1440p Ultra Benchmarks (Average FPS)
| Game | Arc A770 | RTX 4060 | RX 7600 XT |
|---|---|---|---|
| Cyberpunk 2077 (RT Medium) | 62 | 59 | 48 |
| Diablo IV (Ultra) | 86 | 79 | 65 |
| Assassin’s Creed Shadows (High) | 78 | 82 | 70 |
| F1 24 (Ultra) | 95 | 88 | 73 |
| Starfield (Ultra) | 68 | 71 | 64 |
Average across the suite: A770 78 fps, RTX 4060 76 fps, RX 7600 XT 64 fps. In other words, the “broken” Arc now trades blows with the RTX 4060 at 1440p and beats the RX 7600 XT by 22 % while costing ~$40 less.
Ray Tracing & Upscaling
Intel’s 32 RT cores and aggressive pricing give the A770 a leg up over RTX 4060 in memory-heavy RT scenes. In Metro Exodus Enhanced at 1440p Ultra RT, the A770 averages 54 fps versus 39 fps on RTX 4060—a 38 % lead. Turn on XeSS Quality and the gap widens to 45 %.
Power, Thermals, Noise
| Metric | Arc A770 | RTX 4060 |
|---|---|---|
| Average Gaming Power | 195 W | 115 W |
| Peak Temp (open bench) | 72 °C | 65 °C |
| Noise (Intel LE cooler) | 34 dBA | 31 dBA |
Yes, the A770 pulls 69 % more wall power, but at $0.12/kWh that’s only ~$3 extra per month if you game 3 h/day. For most buyers the bigger concern is heat: make sure your case has decent airflow.
Driver Stumbles – What Still Hurts
- DX9 titles (CS:GO, TF2) still run through a translation layer; expect 15-20 % lower fps than native DX9 on RTX 4060.
- Some Unreal Engine 4 games (PUBG, Gears 5) show occasional hitching on 4-core CPUs without Re-Bar.
- AV1 encode quality is excellent, but Adobe Premiere requires the studio driver plug-in for full hardware acceleration.
Resale Value & Future-Proofing
Used A770 16 GB cards are holding at ~$200 on eBay, only a $30-$50 drop from retail. That’s a slower depreciation curve than RX 6700 XT, which has fallen 35 % in the same period. The 16 GB buffer also means the A770 is less likely to hit a VRAM wall in 2026-2027 titles.

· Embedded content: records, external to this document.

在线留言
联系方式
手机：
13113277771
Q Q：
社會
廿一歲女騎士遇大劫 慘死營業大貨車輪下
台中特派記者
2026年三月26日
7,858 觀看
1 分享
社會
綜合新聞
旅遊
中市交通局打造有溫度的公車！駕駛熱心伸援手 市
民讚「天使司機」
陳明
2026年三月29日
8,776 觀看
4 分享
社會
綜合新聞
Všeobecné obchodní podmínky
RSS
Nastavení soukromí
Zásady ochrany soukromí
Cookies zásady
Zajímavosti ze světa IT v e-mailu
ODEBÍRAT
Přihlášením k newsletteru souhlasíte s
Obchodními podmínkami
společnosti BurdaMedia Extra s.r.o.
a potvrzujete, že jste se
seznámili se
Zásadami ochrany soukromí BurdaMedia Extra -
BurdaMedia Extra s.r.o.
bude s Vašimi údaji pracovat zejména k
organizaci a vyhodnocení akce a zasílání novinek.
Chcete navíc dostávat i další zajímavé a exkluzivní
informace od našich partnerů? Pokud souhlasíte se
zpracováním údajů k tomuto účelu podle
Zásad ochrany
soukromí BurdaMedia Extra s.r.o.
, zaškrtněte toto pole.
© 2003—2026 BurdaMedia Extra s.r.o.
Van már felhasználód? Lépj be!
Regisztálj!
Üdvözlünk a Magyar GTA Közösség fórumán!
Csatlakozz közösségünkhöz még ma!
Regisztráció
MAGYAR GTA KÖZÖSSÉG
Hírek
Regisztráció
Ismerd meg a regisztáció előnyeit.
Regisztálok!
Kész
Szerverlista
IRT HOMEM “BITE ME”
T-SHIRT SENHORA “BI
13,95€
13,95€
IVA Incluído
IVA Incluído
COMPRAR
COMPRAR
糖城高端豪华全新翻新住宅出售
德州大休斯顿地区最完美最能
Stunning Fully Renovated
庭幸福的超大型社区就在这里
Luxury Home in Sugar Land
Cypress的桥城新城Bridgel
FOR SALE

Verdict – Should You Buy the Arc A770 in Late 2025?
Buy it if:
- You play mostly DX12/Vulkan games at 1440p or 4K
- You encode AV1 streams or edit 10-bit 4:2:0 footage
- You want 16 GB VRAM for under $250
Skip it if:
- You need sub-200 W power draw for SFF builds
- You rely on CUDA or DLSS 3 frame generation
Bottom line: At $230-$250 the Arc A770 has morphed from a meme into a genuine value champion. It trades blows with RTX 4060 at 1440p, beats RX 7600 XT handily, and gives you twice the VRAM for roughly forty bucks less. Power draw is still high and DX9 remains a weak spot, but for modern API gaming the A770 is finally—yes—worth it.